Each term the major assignment was a 20-page paper on a pre-determined topic. All 45 of us had to write a paper on the exact same thing (which probably isn't what I would do if I were the one that had to mark them...but I wasn't). My grade on the first paper wasn't horrible - a solid B-minus - but I felt I could have done much better. I knew of one fellow classmate who had received a higher grade, and I was complaining to a mutual friend of ours about it. I didn't think she was that much smarter than me, you know? Then this happened:
"Well Erin, you know what she did, don't you?"
"Uh...no. What are you talking about?"
"She had her Mom help her with it."
"Isn't her Mom in Hawaii on vacation?"
"Yes! She faxed it to her parents' hotel so that her Mom could review it. The prof was her mom's thesis advisor."
Now I'm pretty sure that if I ever tried to do that my Mom would be all, "Excuse me, I am on vacation. Do your own work." and throw it in the recycling pile. But honestly, the idea that my Mom should review my university papers at all - let alone that I should bother her on her vacation - never even crossed my mind. Not that Mom's input wouldn't be helpful (she has two university degrees of her own), I just didn't think about doing it. From what I understand, students today don't have quite the same reservations, and a lot of parents are much more hands on than mine ever were. Forget reviewing, these parents have no problem with writing the darn thing in the first place.

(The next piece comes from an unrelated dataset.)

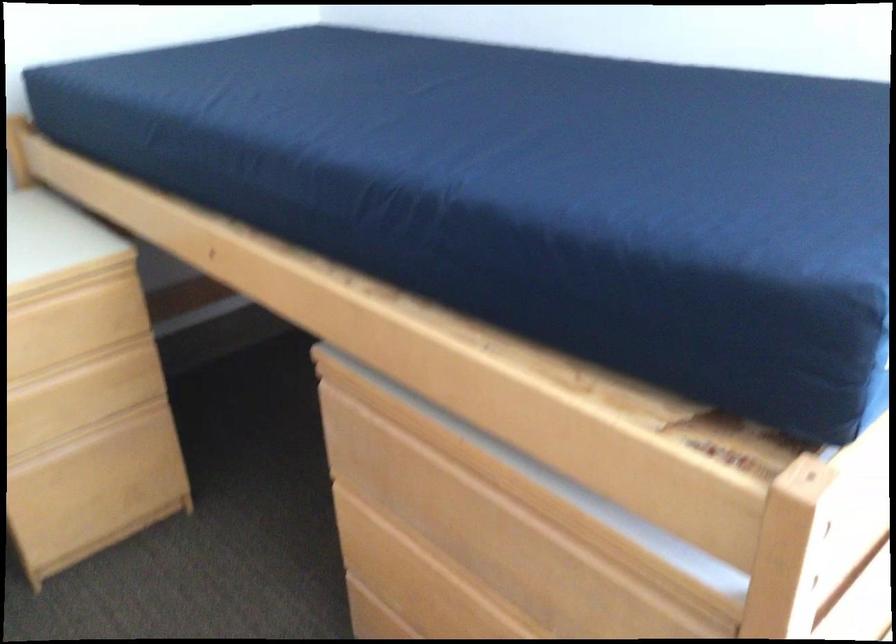 The first image is from the beginning of the video and the second image is from the end. How did the camera likely rotate when shooting the video?

The camera rotated toward left-down.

A recent study by Judith Locke et al out of the Queensland University of Technology and published in the Australian Journal of Guidance and Counselling discusses how the much-bemoaned "entitlement" of the younger generations these days can be traced back to parents who didn't let their child make his or her own mistakes in school. Time and time again these parents race to their kid's rescue, denying them the opportunity to learn about the magical concept of "consequences".
I'll admit that I was a pretty independent child and young adult. I think it was a combination of nature and nurture, but the idea that my parents would do any of my homework for me was embarrassing. It would have meant that I lacked the skills to do it on my own, and I found that idea horrifying. We felt bad for our friends whose parents would call teachers and professors on their behalf.
To be clear: I don't want my kids to fail - I don't know a parent who does - but if they neglect to study for an exam or have to cram to complete a paper, I am not going to swoop in and save them. At some point they need to be responsible for their own success, and that also means being responsible for their failures.
Tied to this is teaching my children that getting a failing grade does not mean that they are "failures". There is a difference, although I've realized that not many people know that. I'm pretty sure it's why our society sees failing as something to be avoided at all costs, not as a valuable learning experience. I don't doubt that a lot of the motivation behind parents doing schoolwork for their children is because they think that their child failing an exam reflects badly on them as a parent. I would say that the opposite is true. Intentionally inhibiting your child from becoming confident in their own abilities is not behaviour that would give your parenting a passing grade in my books.
My kids are only in preschool, but already they understand the concept of taking pride in their own work. The first time a child colors in the lines, or completes a building block project on his own, and receives praise for a job well done...well that's not a feeling I ever want to take away from them. It builds confidence and resilience, traits that are essential if they are going to emerge from our home as well-adjusted adults.
I will help my kids with their homework, but I won't do it for them. I will nag them about whether they've studied for the test or have started work on a project. I might even run to the store late at night if they've run out of the materials they need to complete that project. But if they wake up one morning with a sob story about why they weren't able to study for their exam and want me to write a note asking for an extension, the answer will be no. They'll be mad at me, but in time I think they'll understand.
If I've really done my job right, they won't even think of asking in the first place.